The problem: Wherever a line of the records contains "Royal", copy that line.
++++ Source information
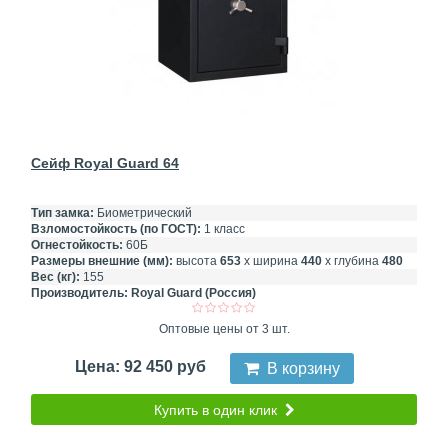
Сейф Royal Guard 64
Тип замка:
Биометрический
Взломостойкость (по ГОСТ):
1 класс
Огнестойкость:
60Б
Размеры внешние (мм):
высота
653
х ширина
440
х глубина
480
Вес (кг):
155
Производитель:
Royal Guard (Россия)
Оптовые цены от 3 шт.
Цена: 92 450 руб
В корзину
Купить в один клик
++++++++
Result of this exercise:
Сейф Royal Guard 64
Royal Guard (Россия)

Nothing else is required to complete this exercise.